Structure and function of a membrane component SecDF that enhances protein export

Abstract

Protein translocation across the bacterial membrane, mediated by the secretory translocon SecYEG and the SecA ATPase, is enhanced by proton motive force and membrane-integrated SecDF, which associates with SecYEG. The role of SecDF has remained unclear, although it is proposed to function in later stages of translocation as well as in membrane protein biogenesis. Here, we determined the crystal structure of Thermus thermophilus SecDF at 3.3 Å resolution, revealing a pseudo-symmetrical, 12-helix transmembrane domain belonging to the RND superfamily and two major periplasmic domains, P1 and P4. Higher-resolution analysis of the periplasmic domains suggested that P1, which binds an unfolded protein, undergoes functionally important conformational changes. In vitro analyses identified an ATP-independent step of protein translocation that requires both SecDF and proton motive force. Electrophysiological analyses revealed that SecDF conducts protons in a manner dependent on pH and the presence of an unfolded protein, with conserved Asp and Arg residues at the transmembrane interface between SecD and SecF playing essential roles in the movements of protons and preproteins. Therefore, we propose that SecDF functions as a membrane-integrated chaperone, powered by proton motive force, to achieve ATP-independent protein translocation.

Figure 1. Structures of T. thermophilus SecDF

a, b, The crystal structure of full-length SecDF, viewed from the membrane side (a) and the periplasmic side (b). c, TSecDF cross-sectioned at the middle of the TM, viewed from the periplasm. The asterisk indicates the pseudo-symmetrical axis. TMs are numbered. d, Crystal structure of the P1 domain. e, NMR structure of the P4 domain after twenty superimpositions. The disordered regions are shown in gray. f, F form. Crystal structure of full-length SecDF. g, I form. The base subdomain of isolated P1 was docked onto that of the F form, as shown in f.

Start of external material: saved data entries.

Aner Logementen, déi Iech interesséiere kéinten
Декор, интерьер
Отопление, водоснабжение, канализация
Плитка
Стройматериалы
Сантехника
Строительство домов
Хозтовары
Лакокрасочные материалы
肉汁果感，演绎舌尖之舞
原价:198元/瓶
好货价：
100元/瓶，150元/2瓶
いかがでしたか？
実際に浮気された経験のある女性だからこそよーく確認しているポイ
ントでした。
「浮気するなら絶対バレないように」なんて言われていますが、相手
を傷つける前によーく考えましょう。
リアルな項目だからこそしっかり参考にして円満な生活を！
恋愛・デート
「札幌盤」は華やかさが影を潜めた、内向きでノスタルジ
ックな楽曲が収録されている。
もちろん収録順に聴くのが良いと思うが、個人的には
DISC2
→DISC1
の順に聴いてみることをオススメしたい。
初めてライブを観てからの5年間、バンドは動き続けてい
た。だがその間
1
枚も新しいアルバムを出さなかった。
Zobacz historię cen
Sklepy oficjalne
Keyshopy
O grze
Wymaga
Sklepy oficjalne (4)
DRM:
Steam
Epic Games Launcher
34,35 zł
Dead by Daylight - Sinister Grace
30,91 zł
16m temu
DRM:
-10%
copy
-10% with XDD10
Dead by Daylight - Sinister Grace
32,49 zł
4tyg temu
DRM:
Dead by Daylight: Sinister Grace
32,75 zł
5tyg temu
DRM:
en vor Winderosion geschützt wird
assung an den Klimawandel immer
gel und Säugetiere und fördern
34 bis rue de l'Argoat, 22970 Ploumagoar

Figure 2. SecDF-dependent translocation completion

a, Identification of a SecDF- and PMF-dependent translocation step. SecDF-deficient (secD1) IMVs were incubated with ³⁵S-labeled proOmpA(L59) to generate translocation intermediates. The protein translocation was continued in the presence or absence of ATP, PMF and DTT. b, Schematic depiction of the translocation intermediate of proOmpA(L59). c, Completion of the proOmpA(L59) translocation using IMVs from the secD1 (Cs) mutant expressing E. coli SecDF derivatives.

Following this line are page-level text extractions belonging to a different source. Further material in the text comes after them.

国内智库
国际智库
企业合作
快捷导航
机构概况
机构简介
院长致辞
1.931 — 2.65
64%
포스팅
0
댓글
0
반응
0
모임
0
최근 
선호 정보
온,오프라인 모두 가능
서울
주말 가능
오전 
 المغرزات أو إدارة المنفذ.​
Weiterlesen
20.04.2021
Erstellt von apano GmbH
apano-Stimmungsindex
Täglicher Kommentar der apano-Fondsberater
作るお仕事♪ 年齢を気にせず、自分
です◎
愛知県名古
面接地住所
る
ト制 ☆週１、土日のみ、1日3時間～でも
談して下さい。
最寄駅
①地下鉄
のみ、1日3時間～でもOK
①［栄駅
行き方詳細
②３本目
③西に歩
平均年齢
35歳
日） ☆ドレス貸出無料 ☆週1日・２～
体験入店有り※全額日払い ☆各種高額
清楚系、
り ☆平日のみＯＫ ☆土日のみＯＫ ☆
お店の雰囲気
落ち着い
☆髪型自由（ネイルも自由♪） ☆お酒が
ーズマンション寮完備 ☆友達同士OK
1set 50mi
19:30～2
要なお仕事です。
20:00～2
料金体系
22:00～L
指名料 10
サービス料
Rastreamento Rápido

Figure 3. Functional charged residues and proton conduction of SecDF

a, Functionally important, conserved residues in the TM regions. The TMs are numbered. b, Complementation of the secD1 (Cs) growth and protein export defects by SecD/F mutants. c, Na⁺-dependent protein export by VSecDF-1. d, Na⁺-dependence of export (n=3). e, Single channel currents recorded by patch clamp in membrane patches excised from E. coli spheroplasts containing TSecDF or its mutants, and effects of a pH gradient and casein. f, The channel open probability (n=6 with casein, n=4 without casein).

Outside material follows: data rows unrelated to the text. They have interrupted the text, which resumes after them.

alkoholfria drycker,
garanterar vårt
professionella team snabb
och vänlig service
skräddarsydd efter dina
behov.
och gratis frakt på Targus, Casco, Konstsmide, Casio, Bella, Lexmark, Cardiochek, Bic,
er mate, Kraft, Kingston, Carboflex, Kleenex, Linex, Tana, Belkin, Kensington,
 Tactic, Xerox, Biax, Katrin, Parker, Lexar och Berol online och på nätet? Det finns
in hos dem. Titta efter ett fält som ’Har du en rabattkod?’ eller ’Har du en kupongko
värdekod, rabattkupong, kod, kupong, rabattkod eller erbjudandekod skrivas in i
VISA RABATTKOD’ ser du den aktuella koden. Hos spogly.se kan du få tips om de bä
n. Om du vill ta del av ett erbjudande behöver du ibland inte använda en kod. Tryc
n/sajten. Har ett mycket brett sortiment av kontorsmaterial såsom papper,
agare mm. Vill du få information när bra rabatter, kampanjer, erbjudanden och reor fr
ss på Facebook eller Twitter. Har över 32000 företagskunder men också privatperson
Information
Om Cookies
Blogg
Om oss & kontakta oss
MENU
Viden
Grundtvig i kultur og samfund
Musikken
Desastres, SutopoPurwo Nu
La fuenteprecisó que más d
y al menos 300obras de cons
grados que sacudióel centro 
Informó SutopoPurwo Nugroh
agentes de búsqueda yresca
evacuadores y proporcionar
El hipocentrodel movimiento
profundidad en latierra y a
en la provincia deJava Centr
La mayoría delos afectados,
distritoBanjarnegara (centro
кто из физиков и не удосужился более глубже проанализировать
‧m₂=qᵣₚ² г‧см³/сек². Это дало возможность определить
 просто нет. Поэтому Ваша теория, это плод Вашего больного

Figure 4. A working model of the PMF-driven translocation enhancement by SecDF

a, F form, capturing state. b, I form, holding state. c, I to F transition and substrate-releasing state. The two essential charged residues of ESecDF are highlighted. SecDF is colored as in Fig. 2. SecYEG, gray; SecA, green; pre-protein, black line; proton movement, white arrow. See the main text discussion for details.